* Prompt: Check each line of the data below for the word "time", then extract the ones that have it.

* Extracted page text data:
------

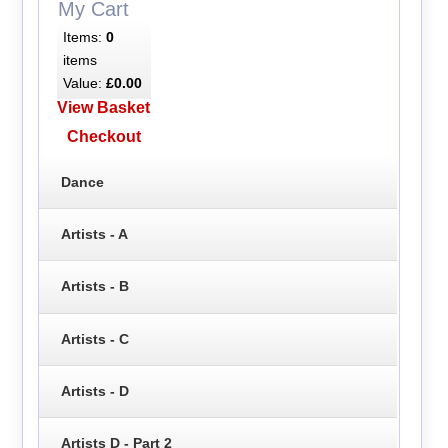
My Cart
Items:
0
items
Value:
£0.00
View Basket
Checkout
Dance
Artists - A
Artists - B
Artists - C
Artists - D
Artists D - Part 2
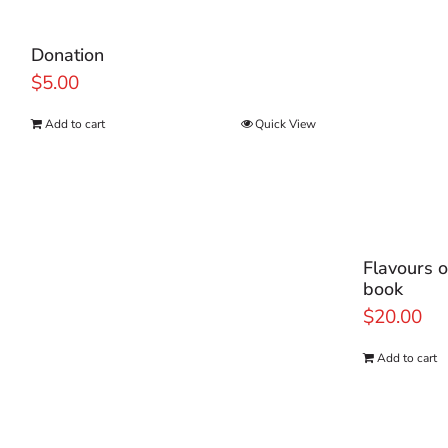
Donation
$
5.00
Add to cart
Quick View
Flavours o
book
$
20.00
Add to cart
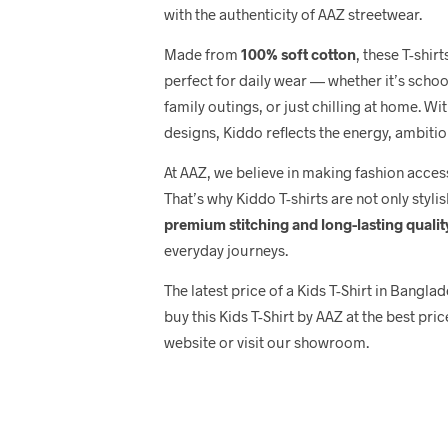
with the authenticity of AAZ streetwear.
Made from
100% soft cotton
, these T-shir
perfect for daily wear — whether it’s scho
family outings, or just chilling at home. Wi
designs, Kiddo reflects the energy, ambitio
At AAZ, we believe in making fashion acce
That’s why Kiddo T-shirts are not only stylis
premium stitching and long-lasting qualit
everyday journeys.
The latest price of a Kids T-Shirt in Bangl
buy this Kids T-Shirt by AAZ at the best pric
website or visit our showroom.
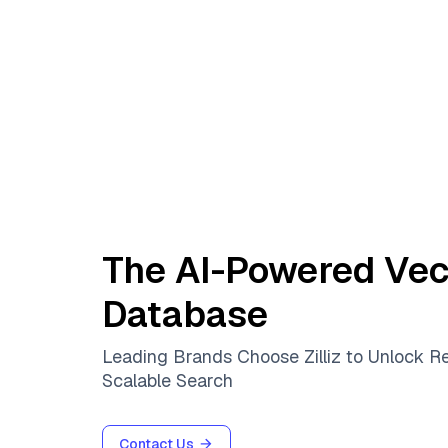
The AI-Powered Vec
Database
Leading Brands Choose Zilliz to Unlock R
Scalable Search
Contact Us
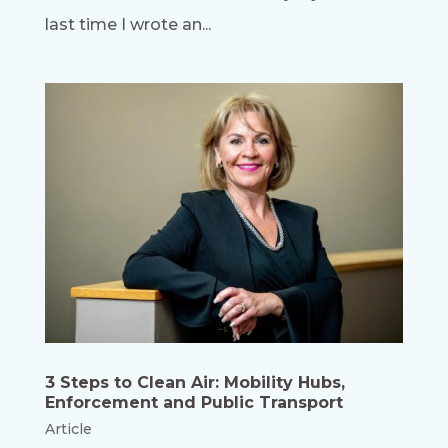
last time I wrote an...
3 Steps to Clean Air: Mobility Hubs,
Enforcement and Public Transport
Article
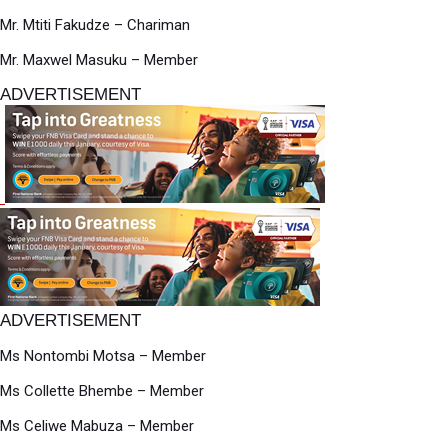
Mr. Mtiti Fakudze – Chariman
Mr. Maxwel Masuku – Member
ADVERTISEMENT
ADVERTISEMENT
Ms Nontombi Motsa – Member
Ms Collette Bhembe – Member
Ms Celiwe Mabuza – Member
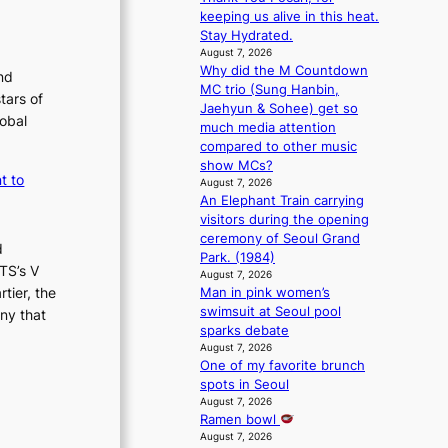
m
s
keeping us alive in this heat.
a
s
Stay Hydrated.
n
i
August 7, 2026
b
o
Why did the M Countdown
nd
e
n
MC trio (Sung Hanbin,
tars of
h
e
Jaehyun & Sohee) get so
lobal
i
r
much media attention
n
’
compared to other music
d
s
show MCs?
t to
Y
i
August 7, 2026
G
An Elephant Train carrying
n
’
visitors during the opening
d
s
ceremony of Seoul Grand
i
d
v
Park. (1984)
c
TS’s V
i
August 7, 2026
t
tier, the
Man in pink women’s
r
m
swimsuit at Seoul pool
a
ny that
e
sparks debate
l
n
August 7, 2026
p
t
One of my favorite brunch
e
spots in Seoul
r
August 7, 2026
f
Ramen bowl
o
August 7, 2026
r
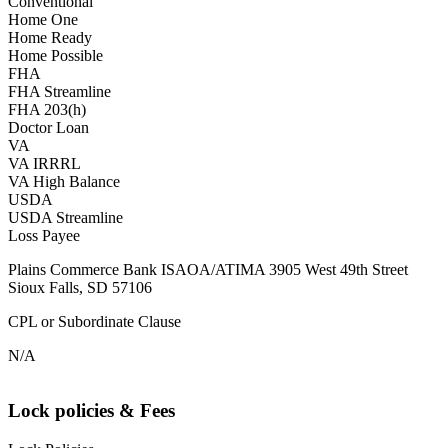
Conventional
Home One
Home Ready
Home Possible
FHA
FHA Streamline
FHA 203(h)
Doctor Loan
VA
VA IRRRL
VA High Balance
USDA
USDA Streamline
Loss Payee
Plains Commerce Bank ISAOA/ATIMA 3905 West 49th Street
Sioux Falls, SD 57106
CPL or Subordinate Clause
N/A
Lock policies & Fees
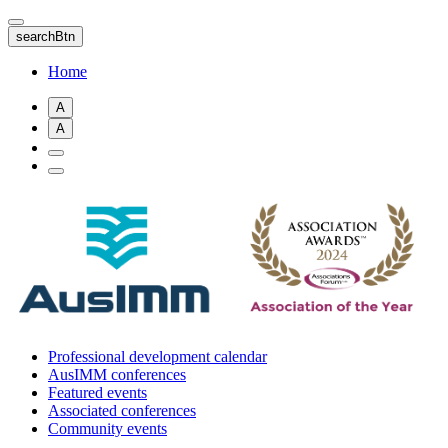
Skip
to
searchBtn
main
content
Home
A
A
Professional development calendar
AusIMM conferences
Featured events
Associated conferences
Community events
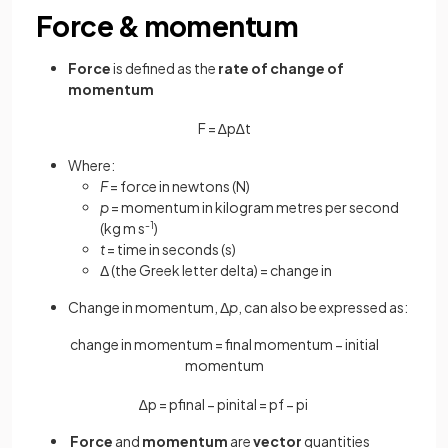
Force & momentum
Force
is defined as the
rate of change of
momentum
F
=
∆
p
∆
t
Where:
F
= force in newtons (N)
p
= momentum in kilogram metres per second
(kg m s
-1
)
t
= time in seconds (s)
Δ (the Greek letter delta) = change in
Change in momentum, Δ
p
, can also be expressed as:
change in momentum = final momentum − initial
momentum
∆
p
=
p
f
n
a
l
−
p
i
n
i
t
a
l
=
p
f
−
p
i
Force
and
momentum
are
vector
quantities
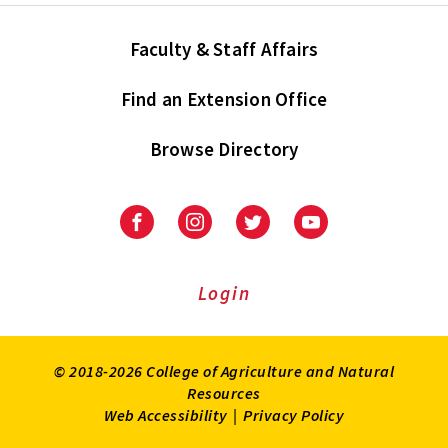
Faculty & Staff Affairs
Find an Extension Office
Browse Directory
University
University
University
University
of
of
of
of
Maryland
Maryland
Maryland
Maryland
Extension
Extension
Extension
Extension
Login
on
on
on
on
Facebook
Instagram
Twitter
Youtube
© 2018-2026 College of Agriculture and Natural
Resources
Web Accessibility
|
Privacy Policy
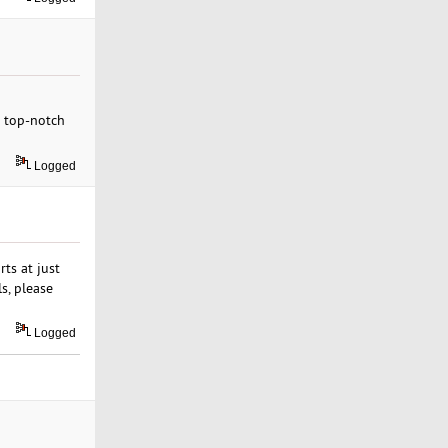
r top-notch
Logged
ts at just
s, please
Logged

------

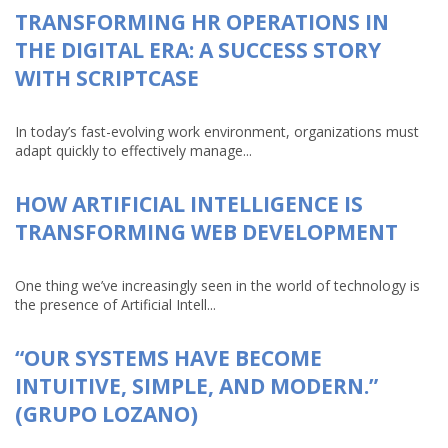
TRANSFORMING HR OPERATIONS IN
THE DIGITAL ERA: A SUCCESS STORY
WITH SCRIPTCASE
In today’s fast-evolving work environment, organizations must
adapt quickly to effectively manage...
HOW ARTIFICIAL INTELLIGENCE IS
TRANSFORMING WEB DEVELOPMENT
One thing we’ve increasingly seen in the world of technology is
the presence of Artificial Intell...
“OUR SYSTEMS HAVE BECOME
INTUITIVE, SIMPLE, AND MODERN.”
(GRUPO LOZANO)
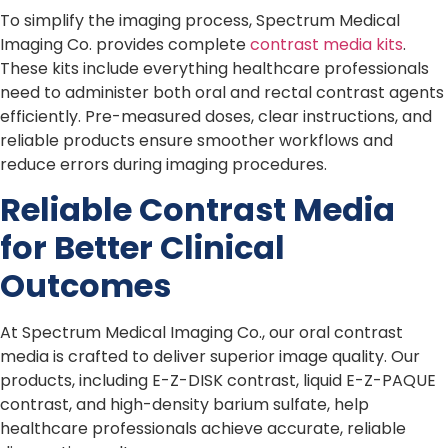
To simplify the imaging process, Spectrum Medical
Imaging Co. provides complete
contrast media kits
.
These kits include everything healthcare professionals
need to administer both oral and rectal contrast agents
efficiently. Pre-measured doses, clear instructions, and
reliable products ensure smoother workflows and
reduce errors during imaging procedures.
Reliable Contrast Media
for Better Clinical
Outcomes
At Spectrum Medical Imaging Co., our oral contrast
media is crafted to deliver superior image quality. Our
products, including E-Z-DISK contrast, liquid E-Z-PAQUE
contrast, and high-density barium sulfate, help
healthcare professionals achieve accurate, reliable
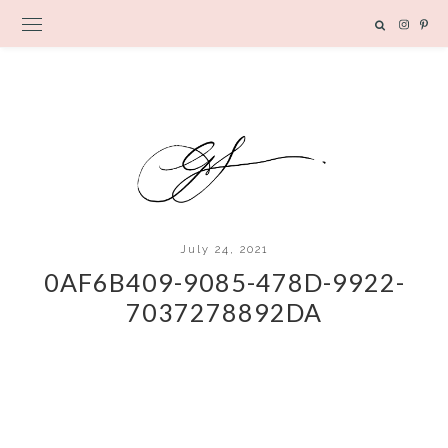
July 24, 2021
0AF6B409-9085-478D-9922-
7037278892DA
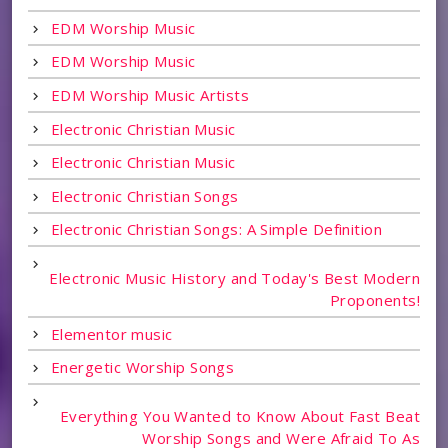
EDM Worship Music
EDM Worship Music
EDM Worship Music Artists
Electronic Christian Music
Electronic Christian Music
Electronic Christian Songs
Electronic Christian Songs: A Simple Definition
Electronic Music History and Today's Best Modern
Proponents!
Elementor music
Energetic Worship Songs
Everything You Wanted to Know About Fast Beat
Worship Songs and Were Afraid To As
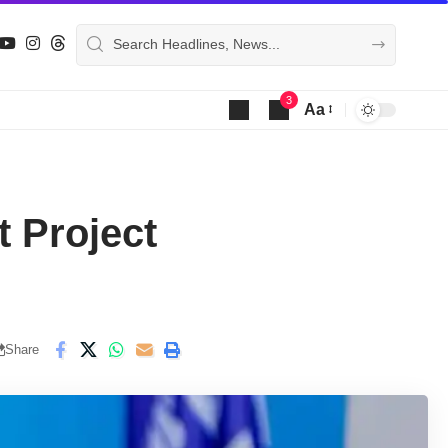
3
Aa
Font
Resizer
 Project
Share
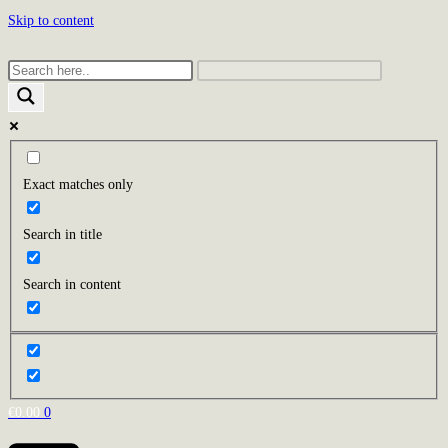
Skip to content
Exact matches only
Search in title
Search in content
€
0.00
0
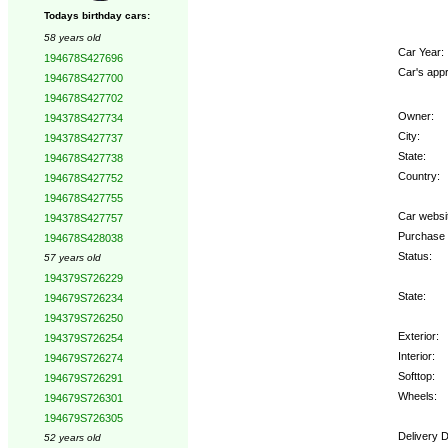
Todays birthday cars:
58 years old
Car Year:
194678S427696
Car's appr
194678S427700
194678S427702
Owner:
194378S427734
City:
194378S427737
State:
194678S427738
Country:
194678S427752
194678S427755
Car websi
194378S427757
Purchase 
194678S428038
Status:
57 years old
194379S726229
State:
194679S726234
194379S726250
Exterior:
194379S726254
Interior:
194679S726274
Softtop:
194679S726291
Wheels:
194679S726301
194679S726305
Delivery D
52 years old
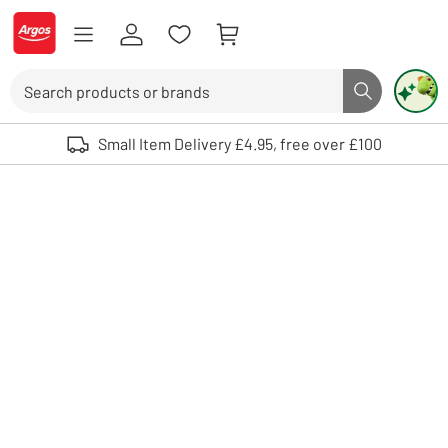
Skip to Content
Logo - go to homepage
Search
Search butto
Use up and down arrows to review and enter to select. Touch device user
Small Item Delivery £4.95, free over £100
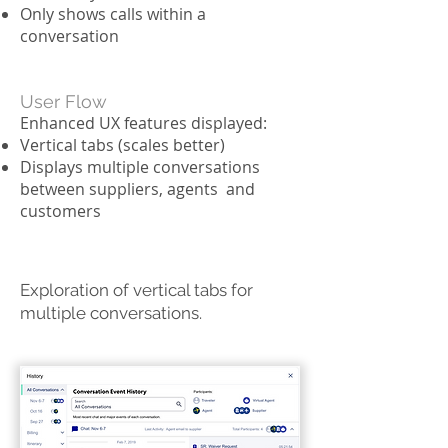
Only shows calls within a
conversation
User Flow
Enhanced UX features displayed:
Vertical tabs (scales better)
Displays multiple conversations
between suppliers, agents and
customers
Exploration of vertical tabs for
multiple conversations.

------

* Response:
last time I wrote an...
= time in seconds (s)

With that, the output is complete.